Sa Sainteté ajouta qu'au fur et à mesure que notre compréhension sur la désignation dépendante s'approfondira, il en sera de même pour notre compréhension de la manière dont la vacuité dissipe l'extrême de l’inexistence et dont l'apparence dissipe l'extrême de l'existence.
Sa Sainteté concéda qu'il est bénéfique qu'un maître et ses disciples puissent se rencontrer en personne, ce que les événements récents ont rendu plus compliqué. Cependant, il souligna qu'aucun d'entre nous n'avait rencontré le Bouddha ou Nagarjouna, et pourtant leurs enseignements nous ont été transmis de manière efficace et nous avons la possibilité de les étudier.
Invité à donner son avis sur la manière de gérer les différends, Sa Sainteté fit remarquer que, de nos jours, les désaccords sur les vues philosophiques sont rares. Les différends portent bien plus sur des problèmes au quotidien quant aux moyens de subsistance, et autres. Il nota que les différentes traditions religieuses certes adoptent des positions philosophiques différentes, elles partagent pourtant un message commun sur l’importance d’avoir de la compassion et d’aider autrui.
Il fit remarquer qu'il était plus courant de considérer nos proches parents en fonction de leur bienveillance à notre égard que de la souffrance qu'ils peuvent endurer. Il souligna que l'essence des vœux de bodhisattva est d'éviter de nuire aux autres et de les aider chaque fois que cela est possible.
Il rappela à ses auditeurs que s'ils veulent éliminer les trois poisons précédemment mentionnés dans le verset, ils doivent développer la lumière de la sagesse. Il revint sur le fait que le matin au réveil, il générait tout d'abord la bodhicitta et rafraîchissait ses vœux de bodhisattva. Il récite ensuite l’Hymne à la production dépendante et des versets connexes de Nagarjouna avant de réfléchir à la nature de la personne.

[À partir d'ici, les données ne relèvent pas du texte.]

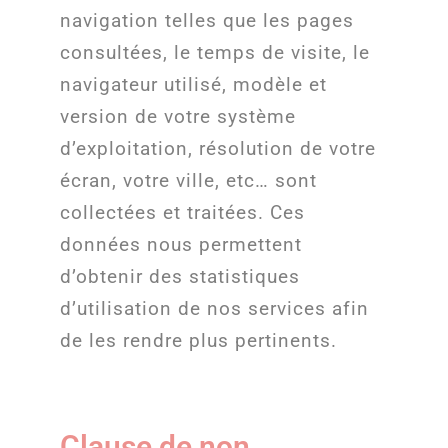
navigation telles que les pages
consultées, le temps de visite, le
navigateur utilisé, modèle et
version de votre système
d’exploitation, résolution de votre
écran, votre ville, etc… sont
collectées et traitées. Ces
données nous permettent
d’obtenir des statistiques
d’utilisation de nos services afin
de les rendre plus pertinents.
Clause de non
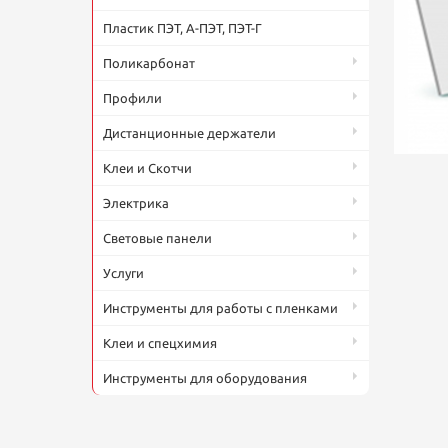
Пластик ПЭТ, А-ПЭТ, ПЭТ-Г
Поликарбонат
Профили
Дистанционные держатели
Клеи и Скотчи
П
Электрика
Ф
20
н
Световые панели
о
к
Услуги
Инструменты для работы с пленками
Клеи и спецхимия
Инструменты для оборудования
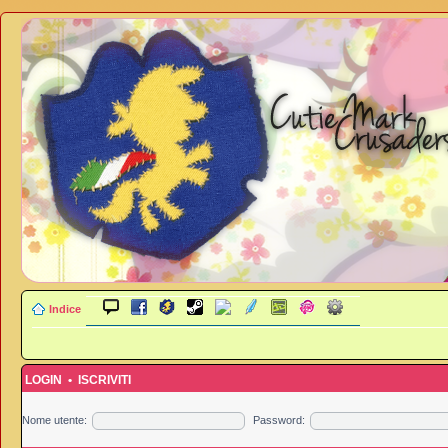
Indice
LOGIN
•
ISCRIVITI
Nome utente:
Password:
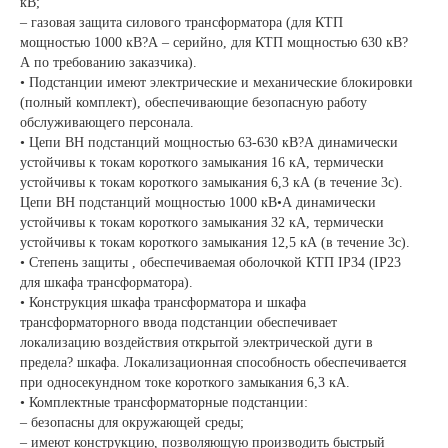
кВ;
– газовая защита силового трансформатора (для КТП
мощностью 1000 кВ?А – серийно, для КТП мощностью 630 кВ?
А по требованию заказчика).
• Подстанции имеют электрические и механические блокировки
(полный комплект), обеспечивающие безопасную работу
обслуживающего персонала.
• Цепи ВН подстанций мощностью 63-630 кВ?А динамически
устойчивы к токам короткого замыкания 16 кА, термически
устойчивы к токам короткого замыкания 6,3 кА (в течение 3с).
Цепи ВН подстанций мощностью 1000 кВ•А динамически
устойчивы к токам короткого замыкания 32 кА, термически
устойчивы к токам короткого замыкания 12,5 кА (в течение 3с).
• Степень защиты , обеспечиваемая оболочкой КТП IP34 (IP23
для шкафа трансформатора).
• Конструкция шкафа трансформатора и шкафа
трансформаторного ввода подстанции обеспечивает
локализацию воздействия открытой электрической дуги в
предела? шкафа. Локализационная способность обеспечивается
при односекундном токе короткого замыкания 6,3 кА.
• Комплектные трансформаторные подстанции:
– безопасны для окружающей среды;
– имеют конструкцию, позволяющую производить быстрый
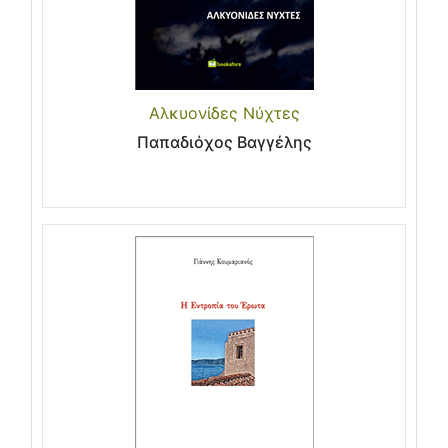
Αλκυονίδες Νύχτες
Παπαδιόχος Βαγγέλης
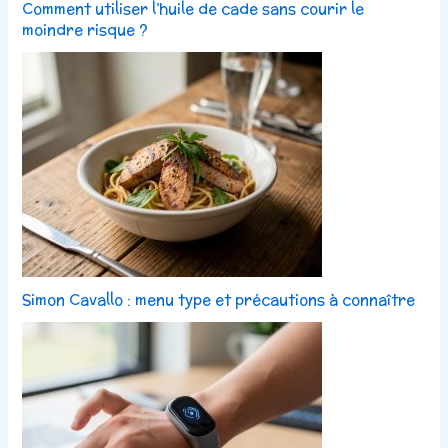
Comment utiliser l’huile de cade sans courir le
moindre risque ?
Simon Cavallo : menu type et précautions à connaître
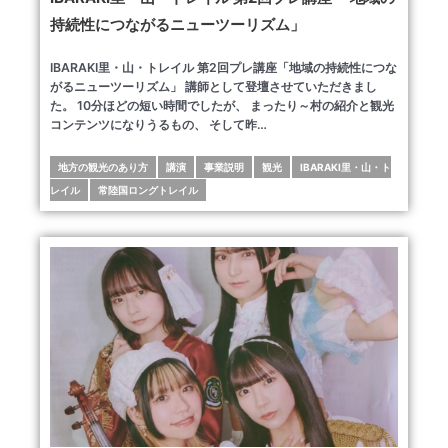
持続性につながるニューツーリズム」
IBARAKI里・山・トレイル 第2回プレ講座「地域の持続性につな
がるニューツーリズム」 講師として登壇させていただきまし
た。 10分ほどの短い時間でしたが、 まったり～村の紹介と観光
コンテンツになりうるもの、 そして昨…
地方の観光のあり方
講演
事業説明
観光
IBARAKI里・山・ト
レイル
常陸国ロングトレイル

Si l'on ne comprend pas tout de suite les explications d'un lama, il conseilla d'écouter et d’y réfléchir encore et encore. Il se peut cependant que ce qui a été enseigné soit en contradiction avec ce qui est expliqué dans les grands traités. La clé est de ne pas accepter ce que quelqu'un dit sans le remettre en question. Vous devez l'examiner et faire usage de la raison.

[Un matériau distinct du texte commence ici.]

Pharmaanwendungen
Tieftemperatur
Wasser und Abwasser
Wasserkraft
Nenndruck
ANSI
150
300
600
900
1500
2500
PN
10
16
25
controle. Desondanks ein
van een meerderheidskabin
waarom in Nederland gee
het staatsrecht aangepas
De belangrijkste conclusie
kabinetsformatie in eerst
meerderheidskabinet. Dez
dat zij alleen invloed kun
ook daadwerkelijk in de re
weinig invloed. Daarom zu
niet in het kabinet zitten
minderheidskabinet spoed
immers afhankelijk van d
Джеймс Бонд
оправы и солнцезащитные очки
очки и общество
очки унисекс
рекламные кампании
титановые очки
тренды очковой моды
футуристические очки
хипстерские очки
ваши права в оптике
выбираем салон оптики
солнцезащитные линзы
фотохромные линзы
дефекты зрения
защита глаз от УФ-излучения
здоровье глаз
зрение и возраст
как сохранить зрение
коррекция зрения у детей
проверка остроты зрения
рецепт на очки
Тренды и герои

Alors que la session touchait à sa fin, Sa Sainteté annonça qu'il allait revoir le yoga de l'esprit d’éveil universel qu'il avait enseigné hier. Il suggéra que les disciples du Bouddha ne devaient pas nuire aux autres et devaient faire preuve de patience lorsque les autres leur nuisent ; ils devaient s'efforcer de cultiver la bodhicitta, en aspirant à devenir un bouddha pour le bien de tous les êtres. Cette bodhicitta orientée vers l'éveil se transforme en un disque de lune blanche au niveau du cœur.
Ensuite, il encouragea à examiner qui est le je qui aspire à réaliser l’éveil. Il recommanda de réfléchir à un verset des Stances fondamentales de Nagarjouna :
Ni les agrégats, ni différent des agrégats,
Les agrégats ne sont pas (dépendants) de lui, pas plus qu’il n'est (dépendant) des agrégats.
Le Tathagata ne possède pas les agrégats.
Le Tathagata, qu'est-il d’autre ? XXII/1
En réfléchissant au vide d'existence primordiale de toute chose, l'esprit méditant sur la vacuité se transforme en un vajra blanc debout sur la lune au niveau du cœur.
« Je fais cette pratique tous les jours, déclara Sa Sainteté, et vous aussi pouvez la faire aussi souvent que possible. »
Il récita une prière de dédicaces et la session du jour prit fin.